When maybe isn’t enough, we can look to another function: either. I use either so often that if I am ever without my functional library which provides either, I build it in as a utility. It’s honestly that important. Let’s take a look at what either looks like.

function either(defaultValue, value, expectedType){
    let sanitizedValue = maybe(value, expectedType);
    return sanitizedValue === null ? defaultValue : value;
}

// Usage goes a little like this:
either('bar', 'foo'); // foo
either(42, 'foo', 'number'); // 42
either('baz', 0); // baz
either(false, 0, 'boolean'); // false

function myFn(value){
    let sanitizedValue = either('default', value, 'string');
    // do more stuff
}

As you can see, either gives us the strength of maybe with the sanitary nature of a safe default. Now we have removed all of the conditions from our small function. This is excellent! Now we can guarantee our data is sanitary even in a hurricane of strange calls and bad user data, and it’s a tiny helper function that declares exactly what it does every time we use it.

The extra benefit we have with functions like maybe and either is they really do introduce the idea of function purity in a way that works with our everyday, practical application. We can write functions that should never throw type errors, never get null pointers and always give us clean, safe data.

Except…

What happens when you need a value that is buried deep in an object? What if any layer in your object might not exist? This happens a lot. Actually it happens so much that I found myself using large blocks of either statements to guarantee I didn’t break my function. This is bad. We don’t want big blocks of function calls when our entire goal was to remove large blocks of code around data to begin with.

Enter deref. Deref is the automated application of either over and over, ensuring we always get good data all the way through our object. Let’s take a look at what deref could look like:

function deref(userObj, keyStr){
    var keyTokens = keyStr.split('.'),
        keyToken = keyTokens.shift().trim(),
        derefResult = keyToken === '' ? userObj : either({}, userObj, 'object')[keyToken];
    
    // NEVER return undefined
    derefResult = typeof derefResult === 'undefined' ? null : derefResult;
    
    return keyTokens.length === 0 ? derefResult : deref(derefResult, keyTokens.join('.'));
}

// Usage:
deref(null, 'foo.bar.baz'); // null
deref({ test: [ 'foo', 'bar' ] }, 'test.1'); // bar

function myNewFn(valueObj){
    let refOutput = deref(valueObj, 'my.object.deep.reference.valueList.3'),
        sanitizedData  = either('default', refOutput, 'string');

    // Do stuff with ultimate certainty!!
}

Now we really have a set of functions that break us out of the data conditional cycle of madness! With as few as one or two lines, we can provide strong guarantees that our data will always match the expectations of our code. By introducing three simple helper functions, we have reduced our code down to the essence of what we mean. We no longer have to spin our wheels cleaning up data or ensuring we aren’t sending bad values through functions that could introduce dangerous runtime errors that could crash our applications when the user does something unexpected.

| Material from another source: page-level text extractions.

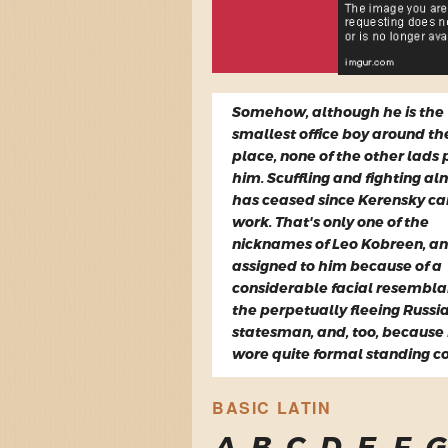
Somehow, although he is the
smallest office boy around th
place, none of the other lads 
him. Scuffling and fighting al
has ceased since Kerensky c
work. That's only one of the
nicknames of Leo Kobreen, a
assigned to him because of a
considerable facial resembla
the perpetually fleeing Russi
statesman, and, too, because
wore quite formal standing co
BASIC LATIN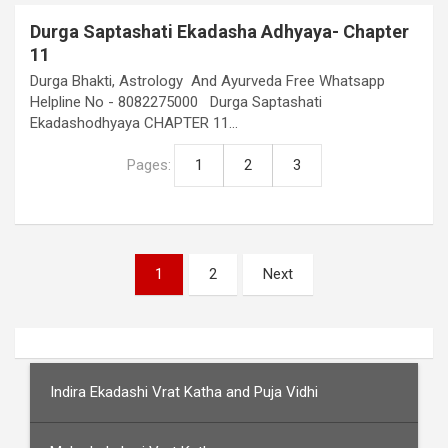
Durga Saptashati Ekadasha Adhyaya- Chapter
11
Durga Bhakti, Astrology And Ayurveda Free Whatsapp
Helpline No - 8082275000 Durga Saptashati
Ekadashodhyaya CHAPTER 11…
Pages:
1
2
3
Posts
1
2
Next
pagination
Indira Ekadashi Vrat Katha and Puja Vidhi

What is really happening underneath these helper functions is, we are creating sanitary data in an isolated way. Most programs, when you scratch beneath the surface, are little more than data manipulations. By placing strong guarantees on the data we are interacting with, we can stabilize our programs and reduce the amount of stress we feel about strange data circumstances and edge cases that are, largely, unimportant to producing meaningful output.

If you don’t want to litter your code with copy/paste functions from a blog post, download the JFP library and use these functions which are pre-built to make your code sane. Read the docs to see other ways you can make these functions work for you.

The next time you find yourself writing large conditional blocks to handle strange data, think about maybe, either and deref and then breathe a sigh of relief. When we introduce sanitary data into our code and think a little more functionally, the world looks a little brighter, so make your unit tests and your QA person happier and sanitize that data!